After running Bloomberg for twenty years, I decided it was time to do something different. Time to fire myself. I wanted to turn over the company to others without anyone thinking I was walking away from it. Well, public service is a good excuse, and it’s of great interest to me. People say that government can’t be made to work efficiently and truly serve the people. My response? “Bullshit!” Telling me something’s impossible is like waving a red flag in front of a bull. Might as well go for it. So that’s what I’m working toward now.
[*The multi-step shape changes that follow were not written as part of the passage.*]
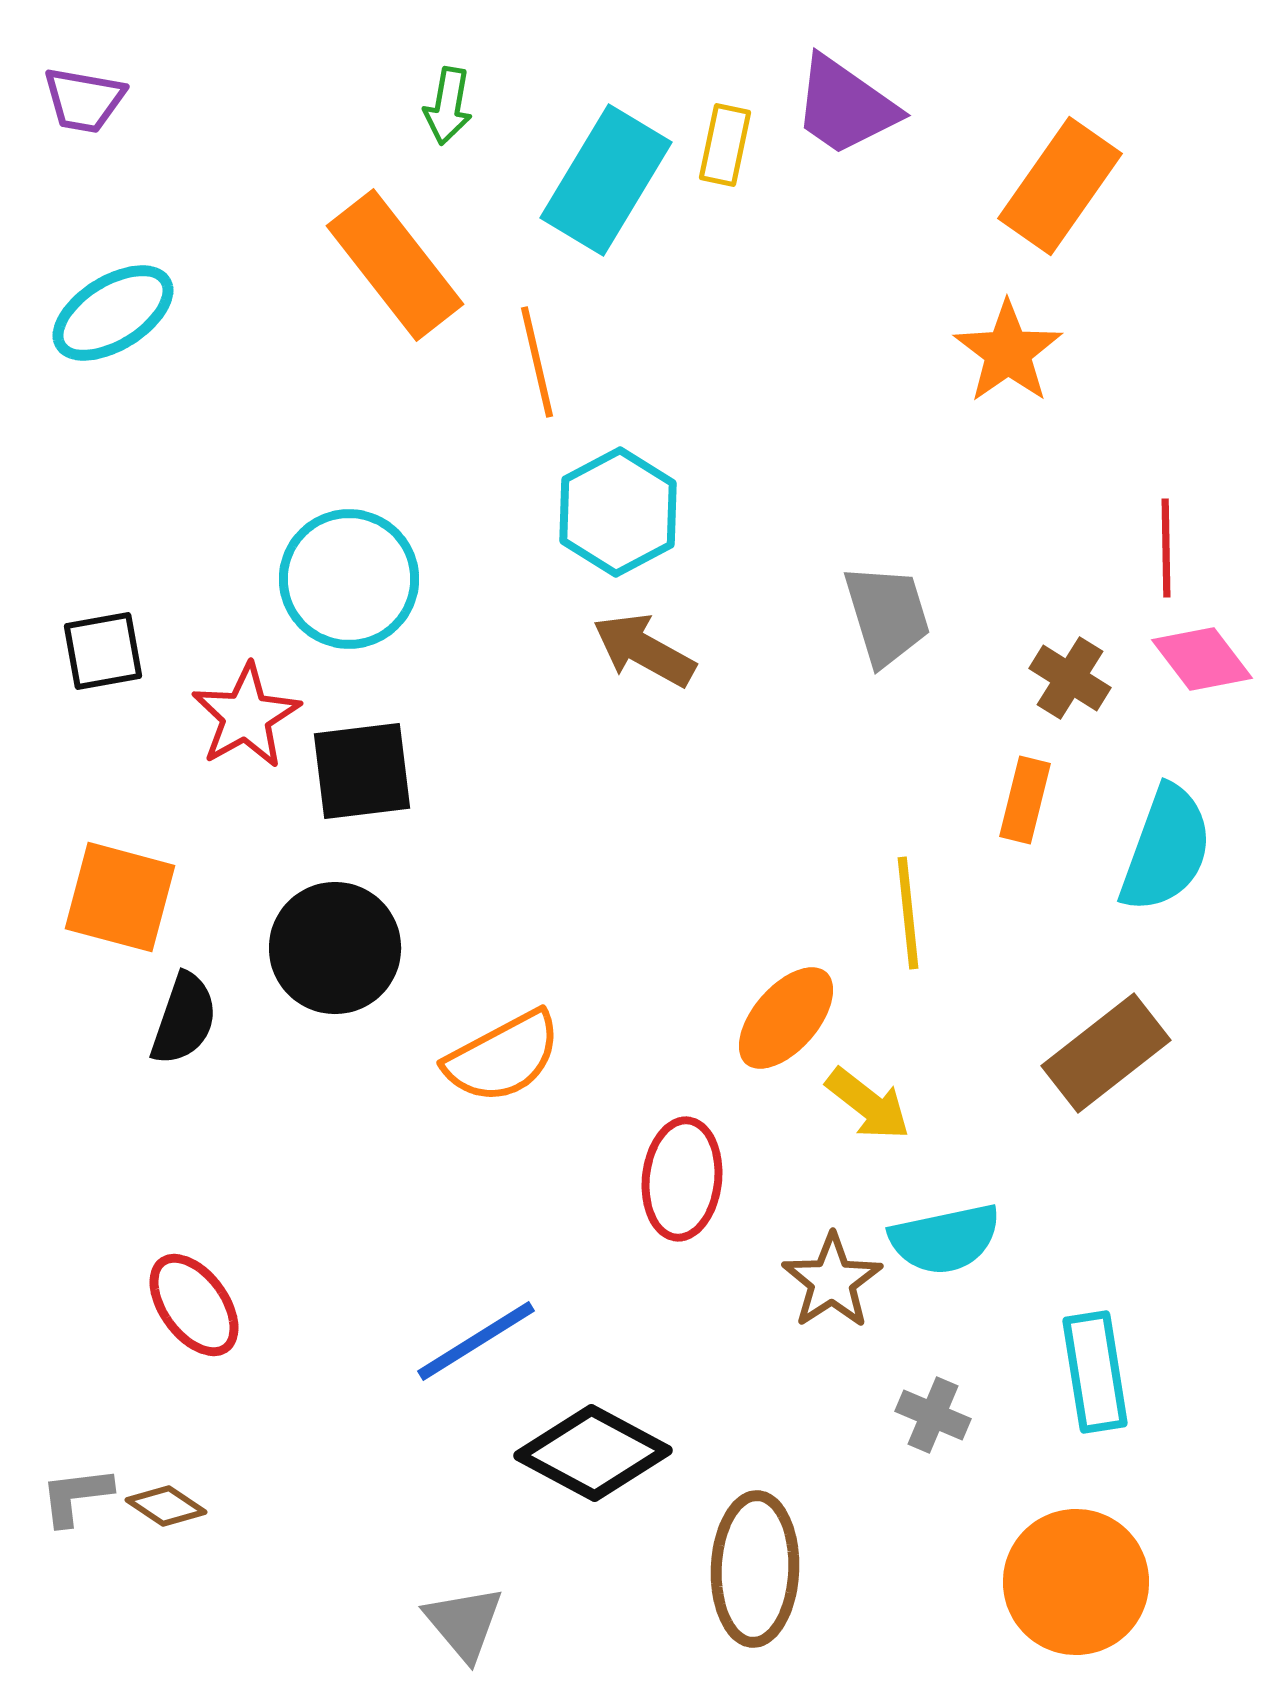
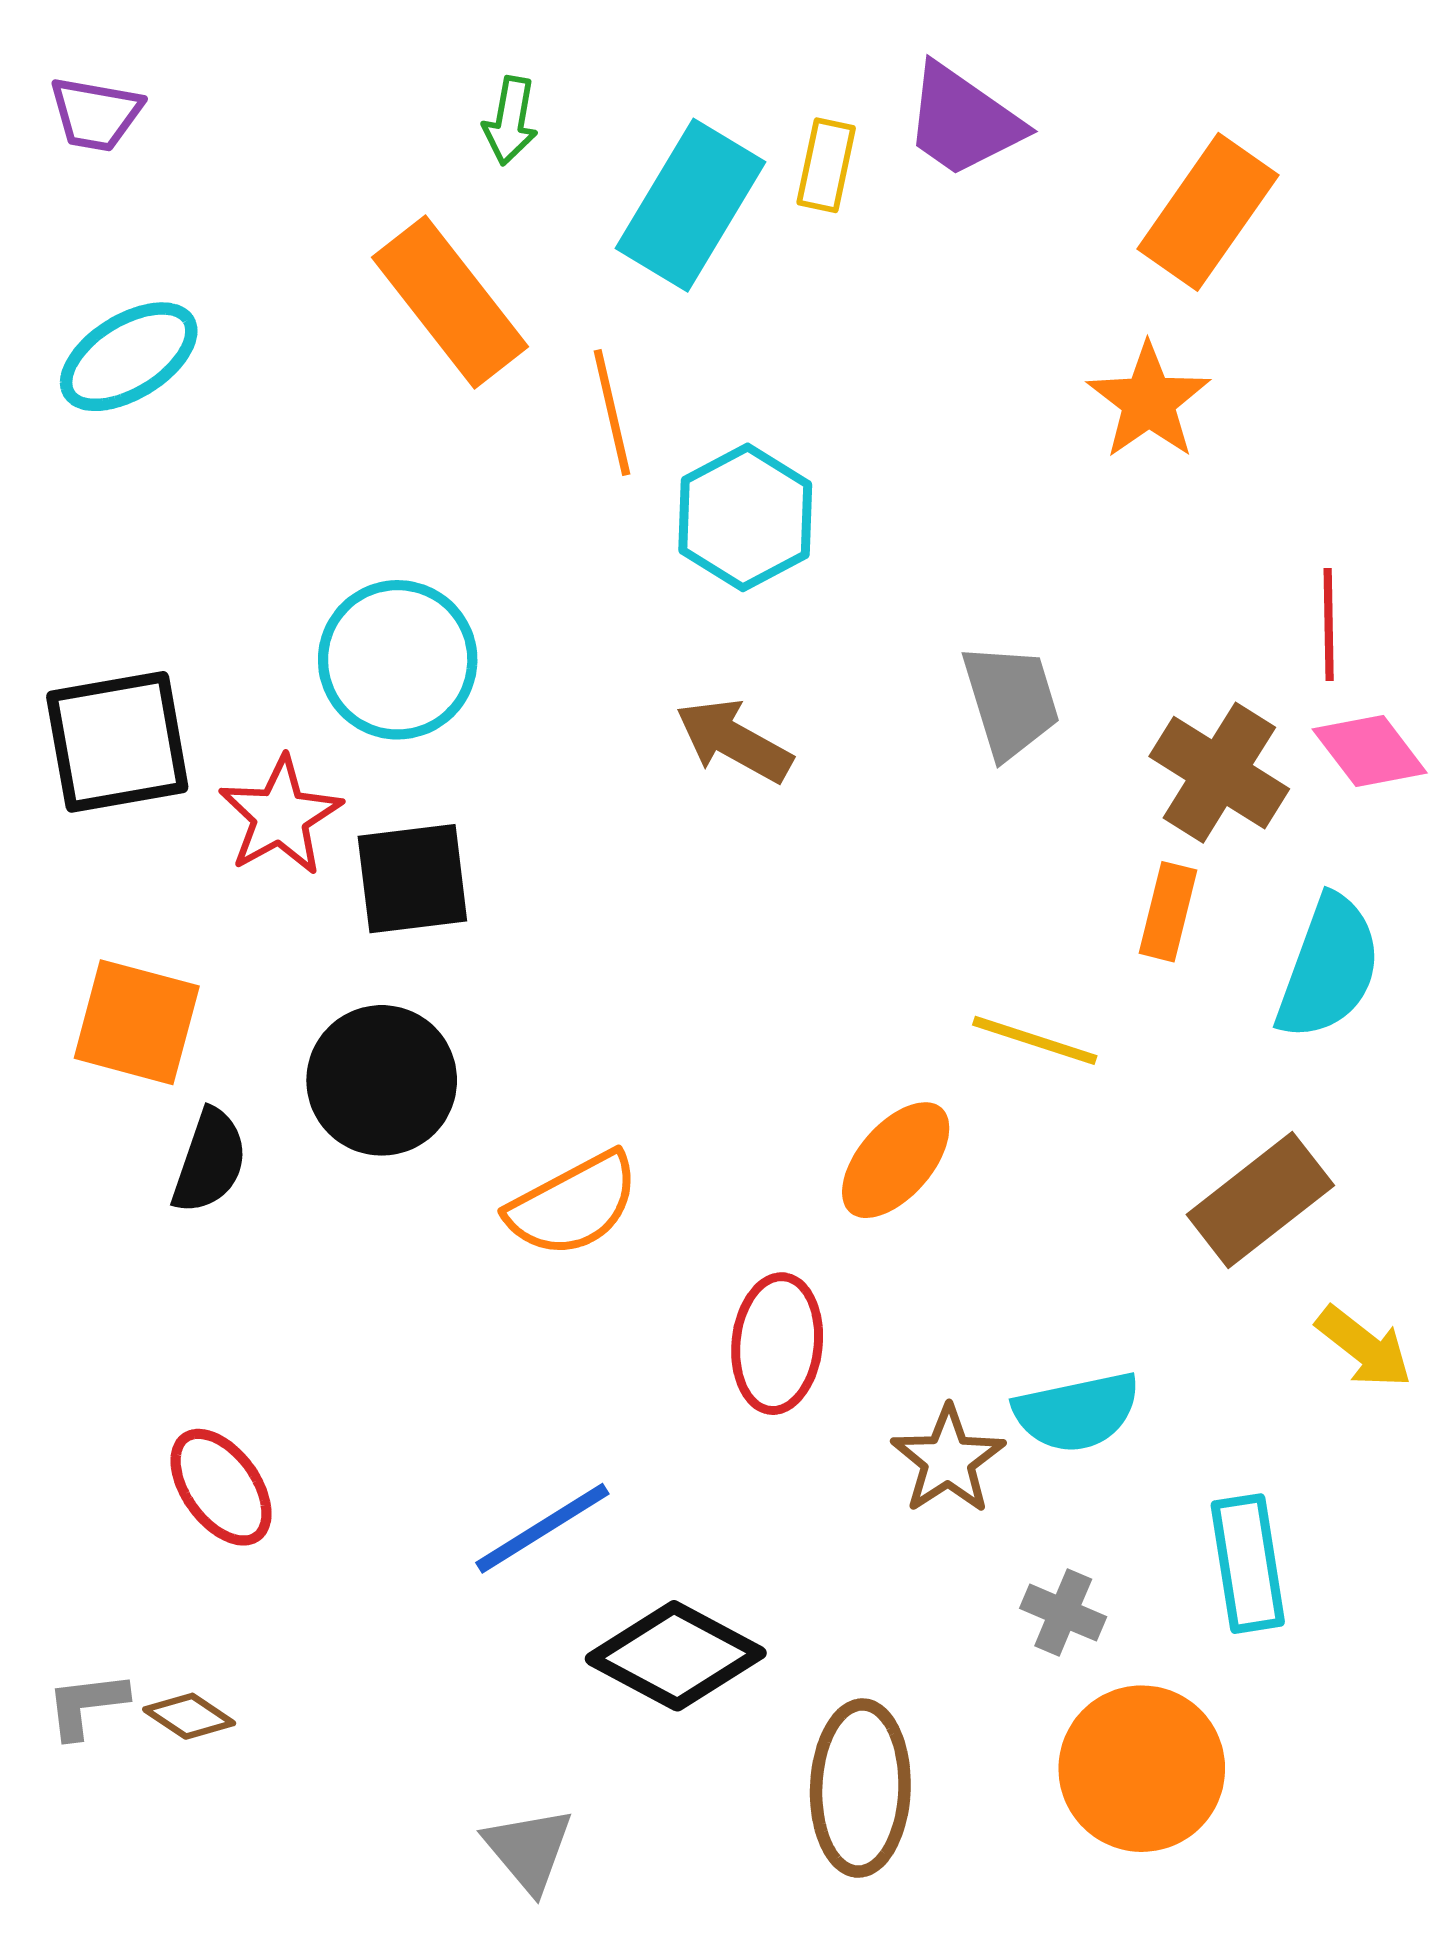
cyan hexagon: (618, 512) -> (745, 517), moved
black square: (103, 651) -> (117, 742), size x1.6
brown cross: (1070, 678) -> (1219, 773), size x1.5
yellow line: (908, 913) -> (1035, 1040), turned -66
yellow arrow: (868, 1104) -> (1364, 1347), moved
orange circle: (1076, 1582) -> (1142, 1769), moved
People want recognition and respect. When I walk into a building, I always make a point of shaking the hands of the security people at the door. If it wasn’t for them, the rest of us wouldn’t be able to conduct our business. They are just as important as the head of the company. I think the egalitarian concept that America was built around really works. We have grown to have too many distinctions between people. It’s important to recognize when credit is due and not be stingy about giving it.
Use the words “we” and “us” when referring to your business. Never use “I” and “me.” It sounds egotistical.